The archetype is named after an essay by ecologist Garret Hardin that explains how a tragedy occurs over the use of a “common pasture” — where the villagers of a community graze their livestock, and where the incentive structure is designed to reward everyone for increasing the size of their livestock herds. In such environments, greed is the normal response.
Over time, the common pasture is bare dirt, all the livestock die, and the villagers starve-to-death. That’s what we are heading for right now in Ontario: another “Tragedy Of The Commons“.
Prime Minister Paul Martin Jr’s $40 billion, 10-year, 6 percent annual increases “Fixed-For-A-Generation Health Sector Reform Fund”, was almost all spent on wage increases for healthcare professionals. While some of the money went to improved services, most went to improved wages for healthcare professionals.
The Canadian Institute For Health Information reports that half of the money from the six percent annual increases went to physician fee increases — which went up an average of 3.6 percent each year, for ten years.

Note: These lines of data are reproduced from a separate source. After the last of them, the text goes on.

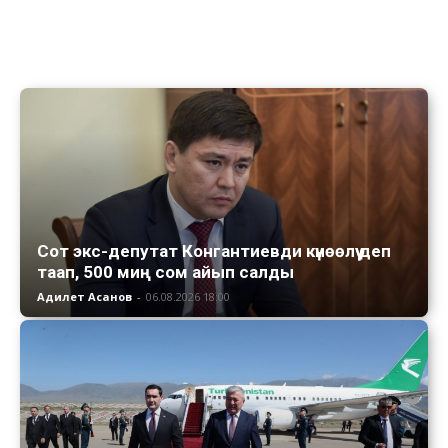
Сот экс-депутат Конгантиевди күнөөлүү деп
таап, 500 миң сом айып салды
Адилет Асанов
-
06.08.2026 18:00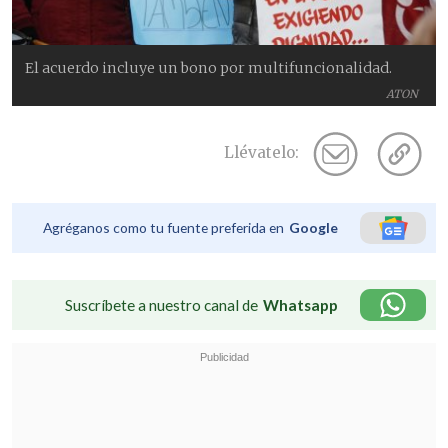
El acuerdo incluye un bono por multifuncionalidad.
ATON
Llévatelo:
Agréganos como tu fuente preferida en
Google
Suscríbete a nuestro canal de
Whatsapp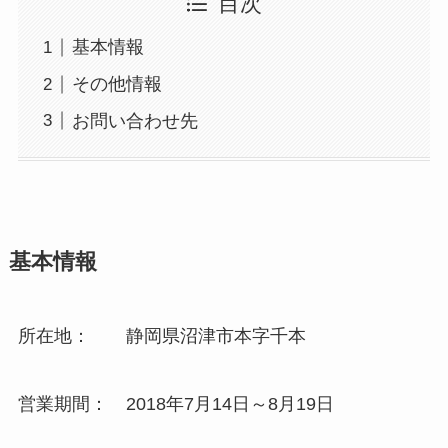
目次
基本情報
その他情報
お問い合わせ先
基本情報
所在地： 静岡県沼津市本字千本
営業期間： 2018年7月14日～8月19日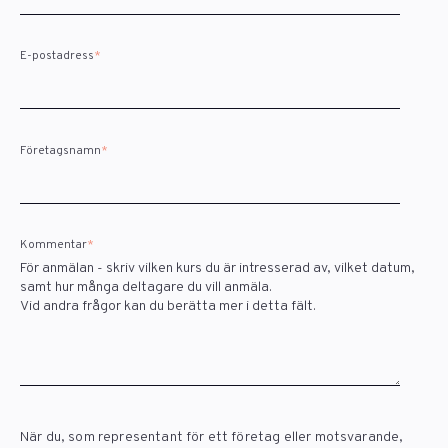
E-postadress
*
Företagsnamn
*
Kommentar
*
För anmälan - skriv vilken kurs du är intresserad av, vilket datum,
samt hur många deltagare du vill anmäla.
Vid andra frågor kan du berätta mer i detta fält.
När du, som representant för ett företag eller motsvarande,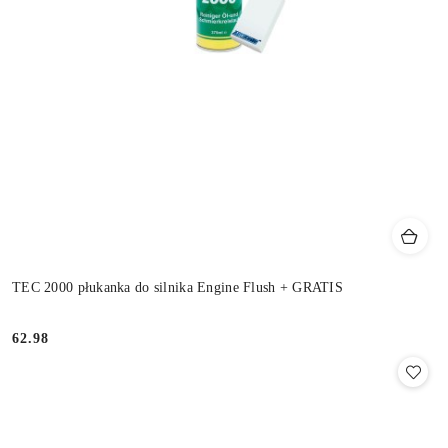
TEC 2000 płukanka do silnika Engine Flush + GRATIS
62.98
Cena: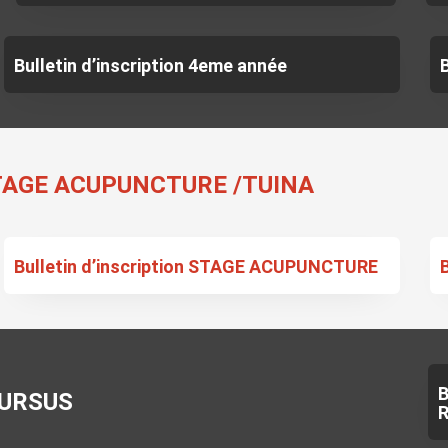
Bulletin d’inscription 4eme année
STAGE ACUPUNCTURE /TUINA
Bulletin d’inscription STAGE ACUPUNCTURE
B
CURSUS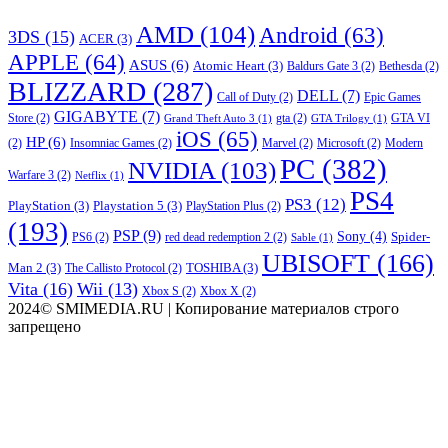
AMD
(104)
Android
(63)
3DS
(15)
ACER
(3)
APPLE
(64)
ASUS
(6)
Atomic Heart
(3)
Baldurs Gate 3
(2)
Bethesda
(2)
BLIZZARD
(287)
DELL
(7)
Call of Duty
(2)
Epic Games
GIGABYTE
(7)
Store
(2)
gta
(2)
GTA VI
Grand Theft Auto 3
(1)
GTA Trilogy
(1)
iOS
(65)
HP
(6)
(2)
Insomniac Games
(2)
Marvel
(2)
Microsoft
(2)
Modern
PC
(382)
NVIDIA
(103)
Warfare 3
(2)
Netflix
(1)
PS4
PS3
(12)
PlayStation
(3)
Playstation 5
(3)
PlayStation Plus
(2)
(193)
PSP
(9)
Sony
(4)
Spider-
PS6
(2)
red dead redemption 2
(2)
Sable
(1)
UBISOFT
(166)
Man 2
(3)
TOSHIBA
(3)
The Callisto Protocol
(2)
Vita
(16)
Wii
(13)
Xbox S
(2)
Xbox X
(2)
2024© SMIMEDIA.RU | Копирование материалов строго
запрещено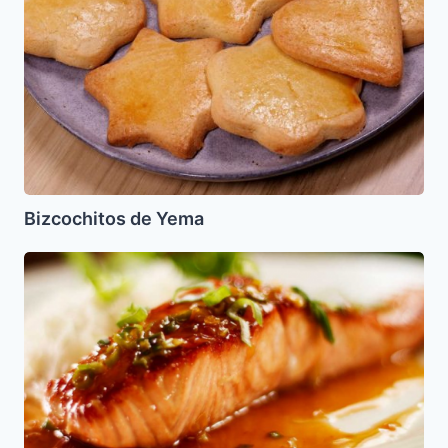
Bizcochitos de Yema
Salmon
Glaseado
con
Azucar
Morena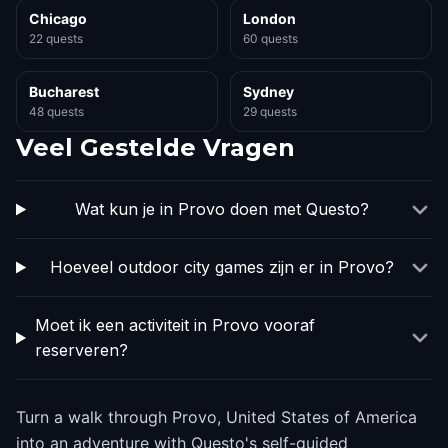
Chicago
London
22 quests
60 quests
Bucharest
Sydney
48 quests
29 quests
Veel Gestelde Vragen
Wat kun je in Provo doen met Questo?
Hoeveel outdoor city games zijn er in Provo?
Moet ik een activiteit in Provo vooraf
reserveren?
Turn a walk through Provo, United States of America
into an adventure with Questo's self-guided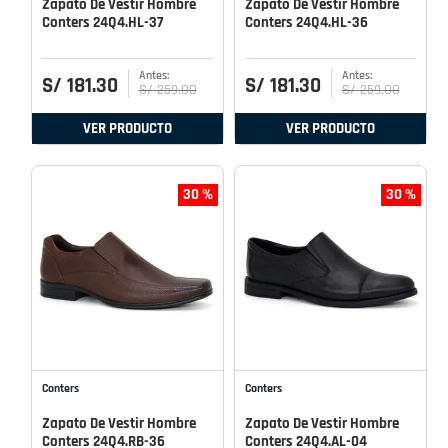
Zapato De Vestir Hombre
Zapato De Vestir Hombre
Conters 24Q4.HL-37
Conters 24Q4.HL-36
S/
181
.
30
S/
181
.
30
S/
259
.
00
S/
259
.
00
VER PRODUCTO
VER PRODUCTO
30 %
30 %
Conters
Conters
Zapato De Vestir Hombre
Zapato De Vestir Hombre
Conters 24Q4.RB-36
Conters 24Q4.AL-04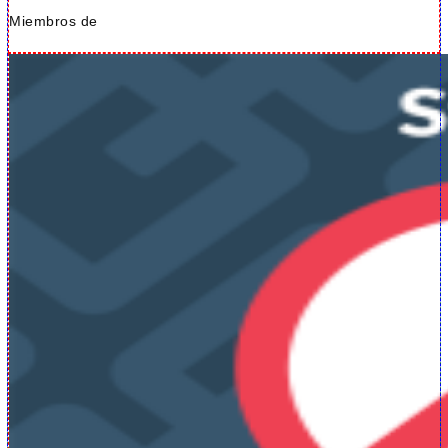
Miembros de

Unionized nurses and hospital staff improved their wages by an average of 3.4 percent per year — “way better” than anyone else did over that same period.
So all that money — which was to be spent on changes that would “fix healthcare for a generation” — just turned into greatly improved wages and gold-plated pensions for health professionals. Not higher quality services. Not services that are more “patient-centred”, or even “safer” care. Just better wages and pensions.
Now we’re broke, and the healthcare system still needs to be “fixed“!
Let’s hope that our doctors roll up their sleeves and press on with the work they have started — and let’s hope that government and the delivery system meaningfully engages our doctors in efforts to truly transform our healthcare services delivery system.